In this guest blog, Phil Bowen, Director of the Centre for Justice Innovation, considers Clinks’ role in highlighting issues to the decision-making powers in the criminal justice system from the frontline experiences of voluntary organisations, acting as their collective voice.
If it thinks about it all, when the general public thinks of the criminal justice system it tends to visualise police on the beat and maybe the walls and bars of a prison. Those with a more legal bent may think of our fine courthouses and our judges. Very few would think of charities and the voluntary sector. In my old job as a civil servant seeking to improve the criminal justice system, I confess guiltily that I don’t remember thinking awfully hard about the contribution the voluntary sector made.
Yet data suggests that over 60,000 people work in the voluntary sector to make the criminal justice system more effective and fairer. They help support victims of domestic abuse, they provide counselling support for young people at risk of offending, they help people get off drugs. As a nation, over £3bn is invested every year in our criminal justice system through the voluntary sector.
As a former gamekeeper turned poacher, I spend some of my time in the corridors of Whitehall and Westminster, trying to persuade Ministers, officials and Parliamentarians that we can have a better and fairer justice system if we could just harness more of the energy and evidence-based innovation of frontline practitioners.
Very often, I do so with Clinks by my side, highlighting the contribution that the voluntary sector makes. Though it is very far from all that Clinks does, it is a vital role in showing people in power that there is a better way. Not a better way in theory but out there in practice, making a difference every day. The role Clinks plays in providing a collective voice for all the effort and activity of the voluntary sector is crucial in the wider efforts of many people in society to make our justice system more effective and more humane.
As anyone working in criminal justice knows, the problems are large and the challenges mighty.
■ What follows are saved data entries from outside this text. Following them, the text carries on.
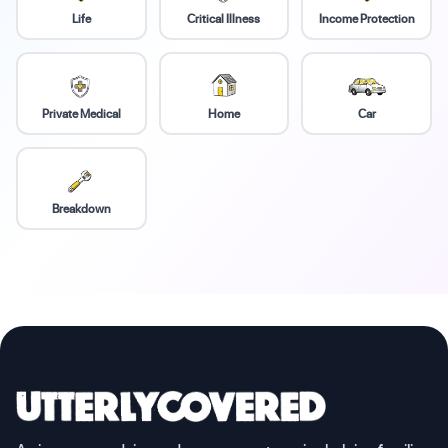
Life
Critical Illness
Income Protection
Private Medical
Home
Car
Breakdown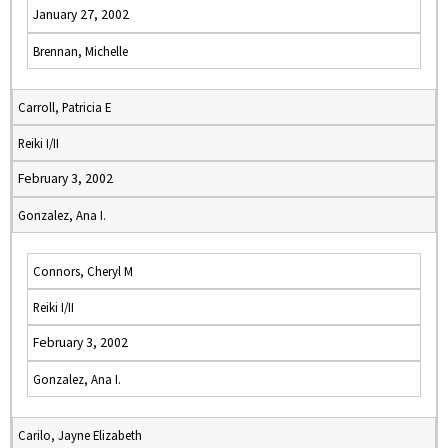
January 27, 2002
Brennan, Michelle
Carroll, Patricia E
Reiki I/II
February 3, 2002
Gonzalez, Ana I.
Connors, Cheryl M
Reiki I/II
February 3, 2002
Gonzalez, Ana I.
Carilo, Jayne Elizabeth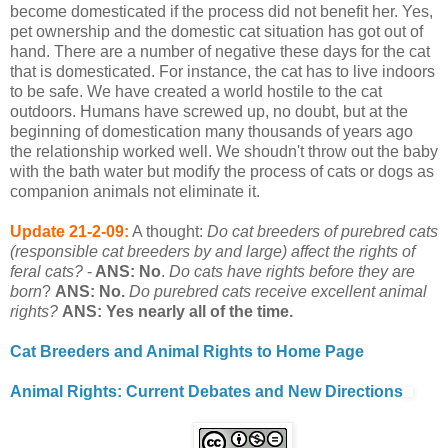
become domesticated if the process did not benefit her. Yes,
pet ownership and the domestic cat situation has got out of
hand. There are a number of negative these days for the cat
that is domesticated. For instance, the cat has to live indoors
to be safe. We have created a world hostile to the cat
outdoors. Humans have screwed up, no doubt, but at the
beginning of domestication many thousands of years ago
the relationship worked well. We shoudn't throw out the baby
with the bath water but modify the process of cats or dogs as
companion animals not eliminate it.
Update 21-2-09:
A thought:
Do cat breeders of purebred cats
(responsible cat breeders by and large) affect the rights of
feral cats?
-
ANS: No
.
Do cats have rights before they are
born
?
ANS: No.
Do purebred cats receive excellent animal
rights?
ANS: Yes nearly all of the time.
Cat Breeders and Animal Rights to Home Page
Animal Rights: Current Debates and New Directions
Too many of our citizens’ lives are impacted by crime. There are too many victims, there are too many people in the criminal justice system. Recent policy changes may have driven ‘necessary’ efficiencies but, at times, warped the relationship between the voluntary sector, public services and the private sector. The cost-driven jargon of commissioning stands sometimes guilty of crowding out the values of humanity, decency and compassion. With a workforce under pressure - public, private and voluntary - and budgets shrinking while demand on those services continues to go up, it is ever more crucial that an organisation like Clinks is there to stick up for and fight for the voluntary sector.
On this its birthday, Clinks' purpose is as vital today as it was 20 years ago.